Comparing the three companies, Walmart has the highest ROE, more than twice of Sainsbury and more than three times of Seven and I holdings. Amongst stock market participants, Japanese companies are known for its low ROE especially compared to American firms and in case of seven and I holdings, it is consistent with that notion (on a side note, 7&I Holdings’ ROE goal is 10%).
It is clear that Walmart has quite a high ROE compared to other two companies, however, if we compare three companies by just looking at their ROE, but we don't know what is driving that high ROE.
With the DuPont method, ROE can be divided into three parts:
ROE = (Profit margin) x (Asset turnover) x (Leverage ratio)
= (Net profit/Sales) x (Sales/Assets) x (Assets/Equity)
In general, it is fair to say that consumer retail business doesn’t have a big profit margin compared with big profit margin industry like financial industry or mining industry.

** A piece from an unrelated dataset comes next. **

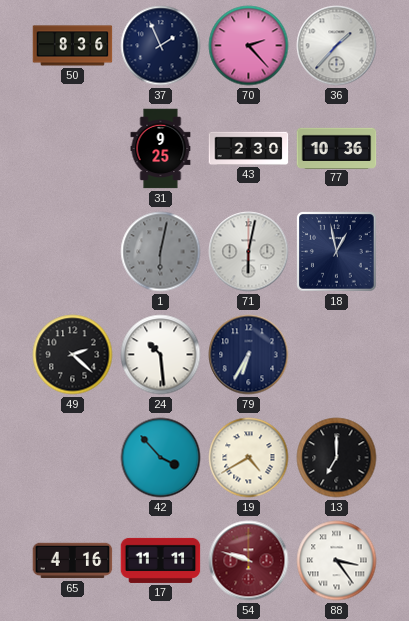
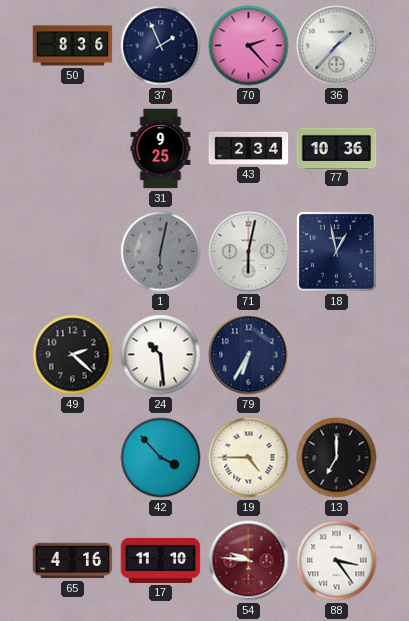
43: 2:30 -> 2:34
19: 4:40 -> 4:45
17: 11:11 -> 11:10
54: 9:48 -> 9:46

So for firms to achieve high ROE, they must maintain a high asset turnover and high leverage ratio.
With the DuPont Method, we can clearly see that Walmart’s high ROE is driven by its high asset turnover and leverage ratio rather than profit margin as there is only about 1% difference in profit margin.
In addition, looking at ROA in each company, we can also see that Walmart has significantly higher ROA compared with others. ROA is used to measure how effectively a firm is turning its invested capital to earnings. Combined with the above DuPont analysis, it is reasonable to say that Walmart is exceling in generating more profit with less capital compared with other two companies.
On a side note, another reason could be that Walmart is using LIFO under inflationary economy based on GAAP, which could be increasing the Net Income compared to Sainsbury (FIFO under IFRS) or Seven and I holdings (FIFO under Japan Standards).
However, at the same time, Japan has been in deflationary economy so in theory Seven and I Holdings’ usage of FIFO can increase their net income as well, so we cannot conclude whether Walmart’s usage of LIFO has significant impact on their Net Income or not.